### WORK ORDER
From the first line to the last, retype everything below exactly, minus the pictures.

### EXERCISE INPUTS
+ + + + +

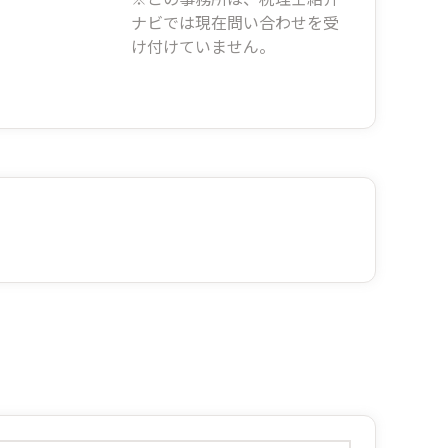
ナビでは現在問い合わせを受
け付けていません。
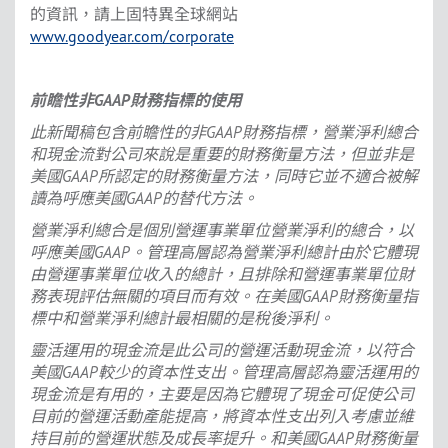
的資訊，請上固特異全球網站
www.goodyear.com/corporate
前瞻性非GAAP財務指標的使用
此新聞稿包含前瞻性的非GAAP財務指標，營業淨利總合
和現金流對公司來說是重要的財務衡量方法，但並非是
美國GAAP所認定的財務衡量方法，同時它並不適合被解
讀為呼應美國GAAP的替代方法。
營業淨利總合是個別營運事業單位營業淨利的總合，以
呼應美國GAAP。管理高層認為營業淨利總計由於它體現
由營運事業單位收入的總計，且排除和營運事業單位財
務表現評估無關的項目而有效。在美國GAAP財務衡量指
標中和營業淨利總計最相關的是稅後淨利。
靈活運用的現金流是此公司的
營運活動現金流，以符合
美國GAAP較少的資本性支出。管理高層認為靈活運用的
現金流是有用的，主要是因為它體現了現金可促使公司
目前的營運活動產能提高，將資本性支出列入考慮並維
持目前的營運狀態及成長率提升。和美國GAAP財務衡量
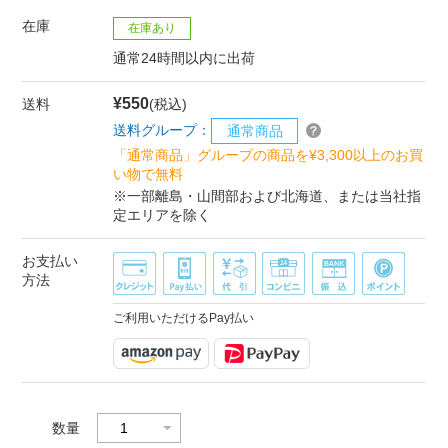
在庫
在庫あり
通常24時間以内に出荷
¥550
送料
(税込)
送料グループ：
通常商品
「通常商品」グループの商品を¥3,300以上のお買
い物で無料
※一部離島・山間部および北海道、または当社指
定エリアを除く
お支払い
方法
ご利用いただけるPay払い
数量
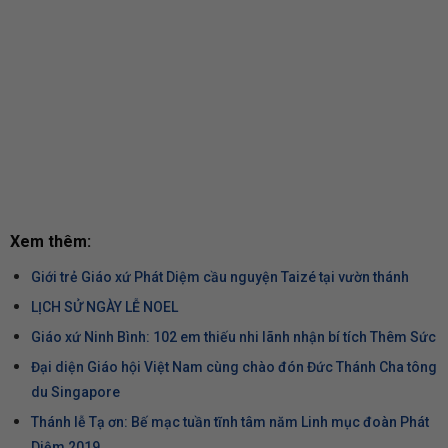
Xem thêm:
Giới trẻ Giáo xứ Phát Diệm cầu nguyện Taizé tại vườn thánh
LỊCH SỬ NGÀY LỄ NOEL
Giáo xứ Ninh Bình: 102 em thiếu nhi lãnh nhận bí tích Thêm Sức
Đại diện Giáo hội Việt Nam cùng chào đón Đức Thánh Cha tông
du Singapore
Thánh lễ Tạ ơn: Bế mạc tuần tĩnh tâm năm Linh mục đoàn Phát
Diệm 2019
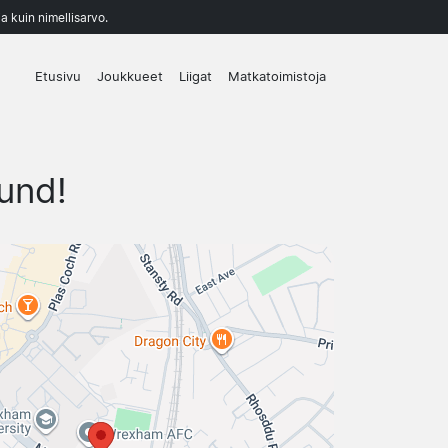
a kuin nimellisarvo.
Etusivu
Joukkueet
Liigat
Matkatoimistoja
und!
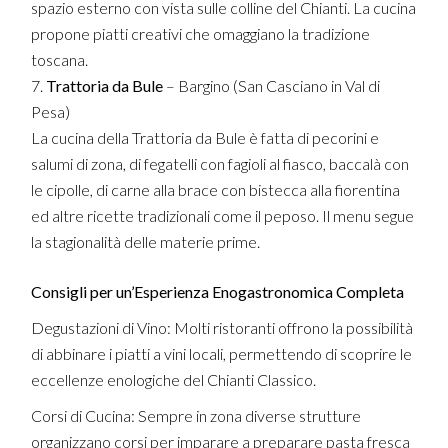
spazio esterno con vista sulle colline del Chianti. La cucina
propone piatti creativi che omaggiano la tradizione
toscana.
Trattoria da Bule
– Bargino (San Casciano in Val di
Pesa)
La cucina della Trattoria da Bule è fatta di pecorini e
salumi di zona, di fegatelli con fagioli al fiasco, baccalà con
le cipolle, di carne alla brace con bistecca alla fiorentina
ed altre ricette tradizionali come il peposo. Il menu segue
la stagionalità delle materie prime.
Consigli per un’Esperienza Enogastronomica Completa
Degustazioni di Vino: Molti ristoranti offrono la possibilità
di abbinare i piatti a vini locali, permettendo di scoprire le
eccellenze enologiche del Chianti Classico.
Corsi di Cucina: Sempre in zona diverse strutture
organizzano corsi per imparare a preparare pasta fresca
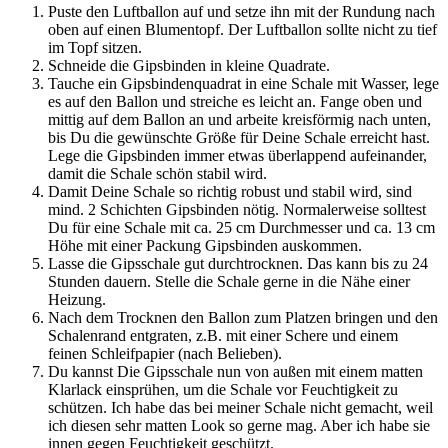
Puste den Luftballon auf und setze ihn mit der Rundung nach
oben auf einen Blumentopf. Der Luftballon sollte nicht zu tief
im Topf sitzen.
Schneide die Gipsbinden in kleine Quadrate.
Tauche ein Gipsbindenquadrat in eine Schale mit Wasser, lege
es auf den Ballon und streiche es leicht an. Fange oben und
mittig auf dem Ballon an und arbeite kreisförmig nach unten,
bis Du die gewünschte Größe für Deine Schale erreicht hast.
Lege die Gipsbinden immer etwas überlappend aufeinander,
damit die Schale schön stabil wird.
Damit Deine Schale so richtig robust und stabil wird, sind
mind. 2 Schichten Gipsbinden nötig. Normalerweise solltest
Du für eine Schale mit ca. 25 cm Durchmesser und ca. 13 cm
Höhe mit einer Packung Gipsbinden auskommen.
Lasse die Gipsschale gut durchtrocknen. Das kann bis zu 24
Stunden dauern. Stelle die Schale gerne in die Nähe einer
Heizung.
Nach dem Trocknen den Ballon zum Platzen bringen und den
Schalenrand entgraten, z.B. mit einer Schere und einem
feinen Schleifpapier (nach Belieben).
Du kannst Die Gipsschale nun von außen mit einem matten
Klarlack einsprühen, um die Schale vor Feuchtigkeit zu
schützen. Ich habe das bei meiner Schale nicht gemacht, weil
ich diesen sehr matten Look so gerne mag. Aber ich habe sie
innen gegen Feuchtigkeit geschützt.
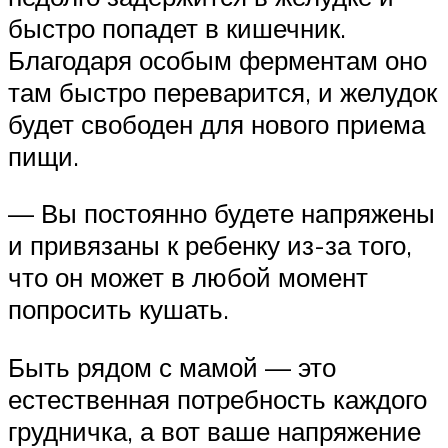
быстро попадет в кишечник.
Благодаря особым ферментам оно
там быстро переварится, и желудок
будет свободен для нового приема
пищи.
— Вы постоянно будете напряжены
и привязаны к ребенку из-за того,
что он может в любой момент
попросить кушать.
Быть рядом с мамой — это
естественная потребность каждого
грудничка, а вот ваше напряжение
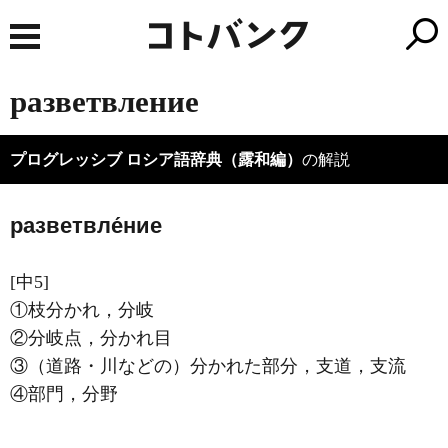
разветвление
プログレッシブ ロシア語辞典（露和編）
の解説
разветвле́ние
[中5]
①枝分かれ，分岐
②分岐点，分かれ目
③（道路・川などの）分かれた部分，支道，支流
④部門，分野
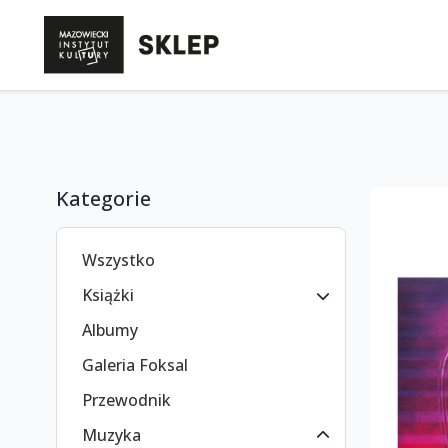
Kategorie
Wszystko
Książki
Albumy
Galeria Foksal
Przewodnik
Muzyka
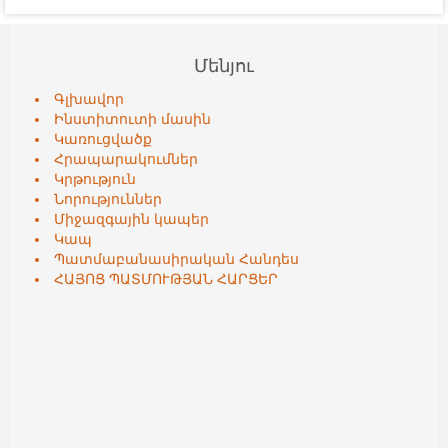
Մենյու
Գլխավոր
Ինստիտուտի մասին
Կառուցվածք
Հրապարակումներ
Կրթություն
Նորություններ
Միջազգային կապեր
Կապ
Պատմաբանասիրական Հանդես
ՀԱՅՈՑ ՊԱՏՄՈՒԹՅԱՆ ՀԱՐՑԵՐ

+ + + + +

### EXERCISE OUTPUT
ナビでは現在問い合わせを受
け付けていません。
的資訊，請上固特異全球網站
www.goodyear.com/corporate
前瞻性非GAAP財務指標的使用
此新聞稿包含前瞻性的非GAAP財務指標，營業淨利總合
和現金流對公司來說是重要的財務衡量方法，但並非是
美國GAAP所認定的財務衡量方法，同時它並不適合被解
讀為呼應美國GAAP的替代方法。
營業淨利總合是個別營運事業單位營業淨利的總合，以
呼應美國GAAP。管理高層認為營業淨利總計由於它體現
由營運事業單位收入的總計，且排除和營運事業單位財
務表現評估無關的項目而有效。在美國GAAP財務衡量指
標中和營業淨利總計最相關的是稅後淨利。
靈活運用的現金流是此公司的
營運活動現金流，以符合
美國GAAP較少的資本性支出。管理高層認為靈活運用的
現金流是有用的，主要是因為它體現了現金可促使公司
目前的營運活動產能提高，將資本性支出列入考慮並維
持目前的營運狀態及成長率提升。和美國GAAP財務衡量
在庫
在庫あり
通常24時間以内に出荷
¥550
送料
(税込)
送料グループ：
通常商品
「通常商品」グループの商品を¥3,300以上のお買
い物で無料
※一部離島・山間部および北海道、または当社指
定エリアを除く
お支払い
方法
ご利用いただけるPay払い
数量
Xem thêm:
Giới trẻ Giáo xứ Phát Diệm cầu nguyện Taizé tại vườn thánh
LỊCH SỬ NGÀY LỄ NOEL
Giáo xứ Ninh Bình: 102 em thiếu nhi lãnh nhận bí tích Thêm Sức
Đại diện Giáo hội Việt Nam cùng chào đón Đức Thánh Cha tông
du Singapore
Thánh lễ Tạ ơn: Bế mạc tuần tĩnh tâm năm Linh mục đoàn Phát
Diệm 2019
a kuin nimellisarvo.
Etusivu
Joukkueet
Liigat
Matkatoimistoja
und!
spazio esterno con vista sulle colline del Chianti. La cucina
propone piatti creativi che omaggiano la tradizione
toscana.
Trattoria da Bule
– Bargino (San Casciano in Val di
Pesa)
La cucina della Trattoria da Bule è fatta di pecorini e
salumi di zona, di fegatelli con fagioli al fiasco, baccalà con
le cipolle, di carne alla brace con bistecca alla fiorentina
ed altre ricette tradizionali come il peposo. Il menu segue
la stagionalità delle materie prime.
Consigli per un’Esperienza Enogastronomica Completa
Degustazioni di Vino: Molti ristoranti offrono la possibilità
di abbinare i piatti a vini locali, permettendo di scoprire le
eccellenze enologiche del Chianti Classico.
Corsi di Cucina: Sempre in zona diverse strutture
organizzano corsi per imparare a preparare pasta fresca
Puste den Luftballon auf und setze ihn mit der Rundung nach
oben auf einen Blumentopf. Der Luftballon sollte nicht zu tief
im Topf sitzen.
Schneide die Gipsbinden in kleine Quadrate.
Tauche ein Gipsbindenquadrat in eine Schale mit Wasser, lege
es auf den Ballon und streiche es leicht an. Fange oben und
mittig auf dem Ballon an und arbeite kreisförmig nach unten,
bis Du die gewünschte Größe für Deine Schale erreicht hast.
Lege die Gipsbinden immer etwas überlappend aufeinander,
damit die Schale schön stabil wird.
Damit Deine Schale so richtig robust und stabil wird, sind
mind. 2 Schichten Gipsbinden nötig. Normalerweise solltest
Du für eine Schale mit ca. 25 cm Durchmesser und ca. 13 cm
Höhe mit einer Packung Gipsbinden auskommen.
Lasse die Gipsschale gut durchtrocknen. Das kann bis zu 24
Stunden dauern. Stelle die Schale gerne in die Nähe einer
Heizung.
Nach dem Trocknen den Ballon zum Platzen bringen und den
Schalenrand entgraten, z.B. mit einer Schere und einem
feinen Schleifpapier (nach Belieben).
Du kannst Die Gipsschale nun von außen mit einem matten
Klarlack einsprühen, um die Schale vor Feuchtigkeit zu
schützen. Ich habe das bei meiner Schale nicht gemacht, weil
ich diesen sehr matten Look so gerne mag. Aber ich habe sie
innen gegen Feuchtigkeit geschützt.
быстро попадет в кишечник.
Благодаря особым ферментам оно
там быстро переварится, и желудок
будет свободен для нового приема
пищи.
— Вы постоянно будете напряжены
и привязаны к ребенку из-за того,
что он может в любой момент
попросить кушать.
Быть рядом с мамой — это
естественная потребность каждого
грудничка, а вот ваше напряжение
разветвление
プログレッシブ ロシア語辞典（露和編）
の解説
разветвле́ние
[中5]
①枝分かれ，分岐
②分岐点，分かれ目
③（道路・川などの）分かれた部分，支道，支流
④部門，分野
Kategorie
Wszystko
Książki
Albumy
Galeria Foksal
Przewodnik
Muzyka
Մենյու
Գլխավոր
Ինստիտուտի մասին
Կառուցվածք
Հրապարակումներ
Կրթություն
Նորություններ
Միջազգային կապեր
Կապ
Պատմաբանասիրական Հանդես
ՀԱՅՈՑ ՊԱՏՄՈՒԹՅԱՆ ՀԱՐՑԵՐ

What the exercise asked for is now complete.